If I am on a mission to lose weight, (which lately has felt like all the time,) then I will go hard and extreme for a while, like doing a smoothie cleanse for ten days. Or eating only fish and chicken and broccoli until I lose 15 pounds. Don’t eat after 6 p.m. Cut out all the carbs. Intermittent fasting. The list goes on and on.

The problem with that is, like anything else I do “all in,” is that I get burned out fast. It’s not realistic, I have learned, to go at things this way. And it doesn’t feel healthy to me.

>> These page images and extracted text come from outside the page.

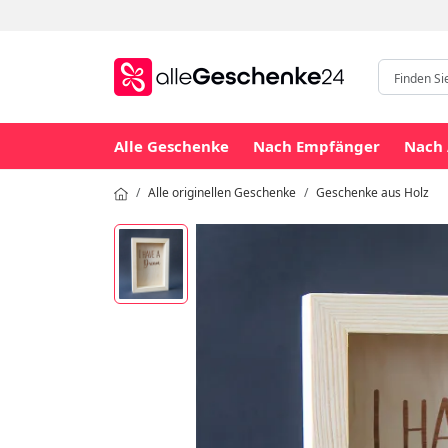
Alle Geschenke
Nach Empfänger
Nach 
Alle originellen Geschenke
Geschenke aus Holz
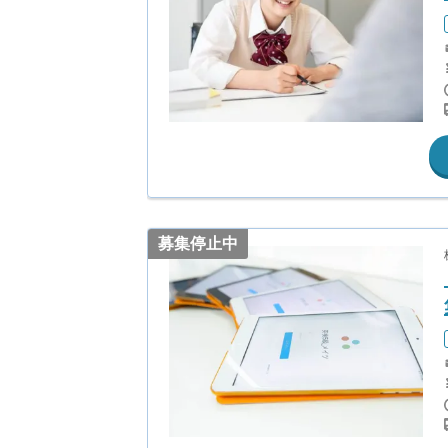
募集停止中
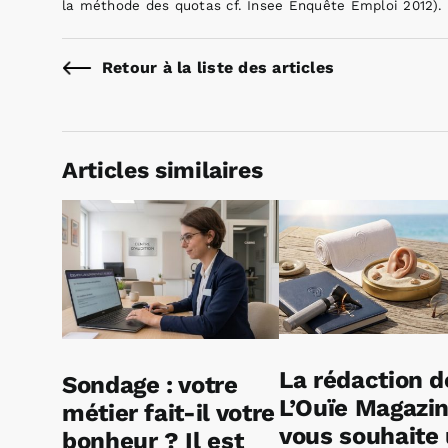
la méthode des quotas cf. Insee Enquête Emploi 2012).
Retour à la liste des articles
Articles similaires
La rédaction d
Sondage : votre
L’Ouïe Magazi
métier fait-il votre
vous souhaite
bonheur ? Il est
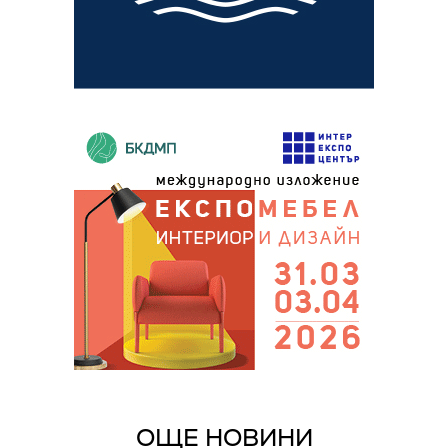
ОЩЕ НОВИНИ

So instead, I plan to adopt more of a 90/10 approach. That means eating cleaner about 90 percent of the time but allowing myself some flexibility in the other 10 percent. So, for example, if my family screams for Mexican food on a Friday night, I can go and enjoy myself, because, for about 90 percent of the time, I have made healthier food choices.

I won’t swim in the queso and then gulp down three margaritas. (Although that can be tempting.) But, I can go and opt for maybe some soft chicken tacos or a salad, enjoy a night out with my family and not feel like I derailed a week’s work of smart eating.

Express Gratitude for What I Can Do

Instead of expressing frustration about my body’s limitations, I focus on gratitude for what my body can do. My body is strong. I am physically able to go to the gym and take a class or lift weights.

I am healthy, and I should appreciate it! When I do something as simple as walking my dog, I realize that I can express gratitude that I am able to do it. I know that may sound silly. But think about it. So many people can’t even walk through the mall. So, I choose to embrace where I am and practice gratitude for where I am at this moment.

3 Ways to Improve Body Image

Lately, I’ve been having issues with my ankle, so I can’t run anymore, and I can’t jump around too much in some of the fitness classes I take. But I can modify. I can walk out a burpee or step lunge instead of jump lunge. And I will be grateful for it because I can show up, I can move relatively well, and I’m freaking alive. So, I will choose to love my abilities and not curse my challenges.

I suppose this will be a life-long journey. I have years of undoing to undo, going all the way back to things I heard from my great-grandmother that are still imprinted on my eight-year-old mind.

I know it’s not something that will change overnight, but it’s a start.